Patrick RP, Ames BN. (2014) FASEB J. 28(6) 2398-413. doi: 10.1096/fj.13-246546. Epub 2014 Feb 20.
Serotonin and vitamin D have been proposed to play a role in autism; however, no causal mechanism has been established.
Here, we present evidence that vitamin D hormone (calcitriol) activates the transcription of the serotonin-synthesizing gene tryptophan hydroxylase 2 (TPH2) in the brain at a vitamin D response element (VDRE) and represses the transcription of TPH1 in tissues outside the blood-brain barrier at a distinct VDRE.
The proposed mechanism explains 4 major characteristics associated with autism: the low concentrations of serotonin in the brain and its elevated concentrations in tissues outside the blood-brain barrier; the low concentrations of the vitamin D hormone precursor 25-hydroxyvitamin D (25(OH)D3); the high male prevalence of autism; and the presence of maternal antibodies against fetal brain tissue.
Two peptide hormones, oxytocin and vasopressin, are also associated with autism and genes encoding the oxytocin-neurophysin I preproprotein, the oxytocin receptor, and the arginine vasopressin receptor contain VDREs for activation.
Supplementation with vitamin D and tryptophan is a practical and affordable solution to help prevent autism and possibly ameliorate some symptoms of the disorder.
KEYWORDS: autoimmunity, behavior, brain function, oxytocin, prenatal, vasopressin
This important new study identifies mechanisms by which Vitamin D deficiency may play a part in autism and other neurodevelopmental and psychiatric conditions.
The findings show how Vitamin D influences the production of serotonin (a key neurotransmitter implicated in autism and other conditions) in both the brain and the gut.
They also reveal that Vitamin D helps to regulate key hormones such as oxytocin and vasopressin (implicated in social bonding, among other things - and therefore potentially relevant in autism and related conditions involving impaired social and communication skills).

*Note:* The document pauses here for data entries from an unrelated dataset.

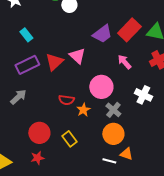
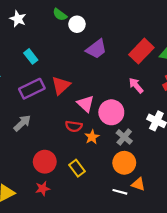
purple trapezoid: (102, 34) -> (96, 49), moved
pink triangle: (77, 56) -> (86, 104), moved

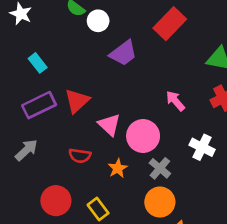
red rectangle: (141, 51) -> (170, 24), moved
red semicircle: (74, 126) -> (80, 156), moved

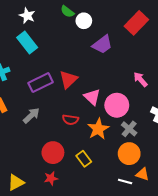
cyan rectangle: (38, 63) -> (27, 42), moved, size x1.5
orange star: (118, 168) -> (98, 129), size x1.5

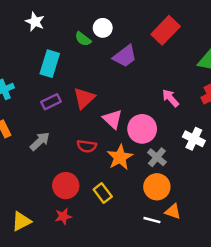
green semicircle: (67, 12) -> (83, 39), moved
cyan rectangle: (27, 42) -> (50, 64), moved, turned 55
purple rectangle: (41, 83) -> (51, 102), size x0.7

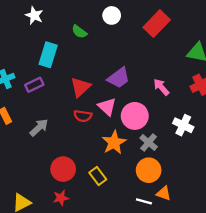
white circle: (103, 28) -> (112, 15), moved
purple trapezoid: (125, 56) -> (119, 78), moved
purple rectangle: (51, 102) -> (34, 85), moved
red semicircle: (87, 146) -> (83, 116), moved

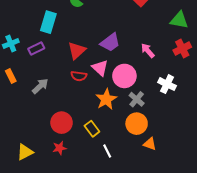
white line: (144, 201) -> (107, 151), moved, turned 48

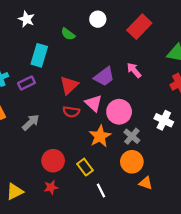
pink arrow: (148, 51) -> (134, 70), moved

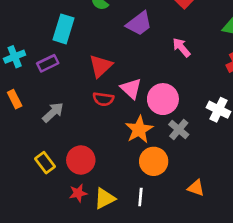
purple trapezoid: (104, 77) -> (139, 24), moved
orange circle: (132, 162) -> (154, 161), moved
yellow rectangle: (85, 167) -> (45, 163), moved
white line: (101, 191) -> (140, 197), turned 32
yellow triangle: (15, 192) -> (105, 198), moved

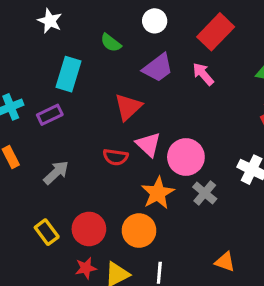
pink arrow: (181, 47) -> (203, 74), moved
red triangle: (101, 66) -> (128, 107), moved
orange circle: (154, 161) -> (139, 231), moved

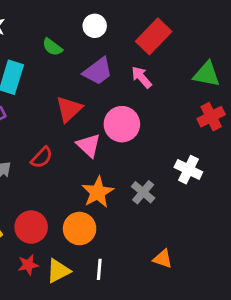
red semicircle: (116, 157) -> (42, 157), moved, turned -55
pink circle: (186, 157) -> (122, 124), moved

Given the very high prevalence of Vitamin D deficiency in most developed countries, these findings add to the many calls for this to be taken seriously by public health authorities, and for remedial action to be taken, especially among vulnerable groups - including women of childbearing age - as the effects of Vitamin D deficiency in early life are more profound, and in some cases irreversible.